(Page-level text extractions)
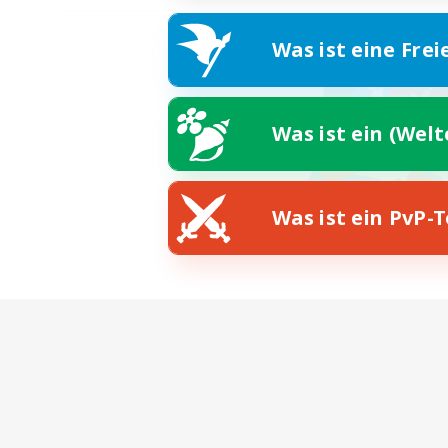
Was ist eine Frei
Was ist ein (Wel
Was ist ein PvP-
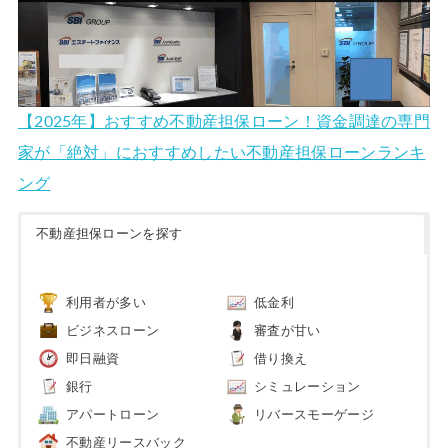
【2025年】おすすめ不動産担保ローン！資金調達の専門
家が「絶対」におすすめしたい不動産担保ローンランキ
ング
不動産担保ローンを探す
利用者が多い
低金利
ビジネスローン
審査が甘い
即日融資
借り換え
銀行
シミュレーション
アパートローン
リバースモーゲージ
不動産リースバック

- _Work instructions_: An exact copy of every line above is needed, without the images.

- _Task response_:
Was ist eine Frei
Was ist ein (Wel
Was ist ein PvP-
【2025年】おすすめ不動産担保ローン！資金調達の専門
家が「絶対」におすすめしたい不動産担保ローンランキ
ング
不動産担保ローンを探す
利用者が多い
低金利
ビジネスローン
審査が甘い
即日融資
借り換え
銀行
シミュレーション
アパートローン
リバースモーゲージ
不動産リースバック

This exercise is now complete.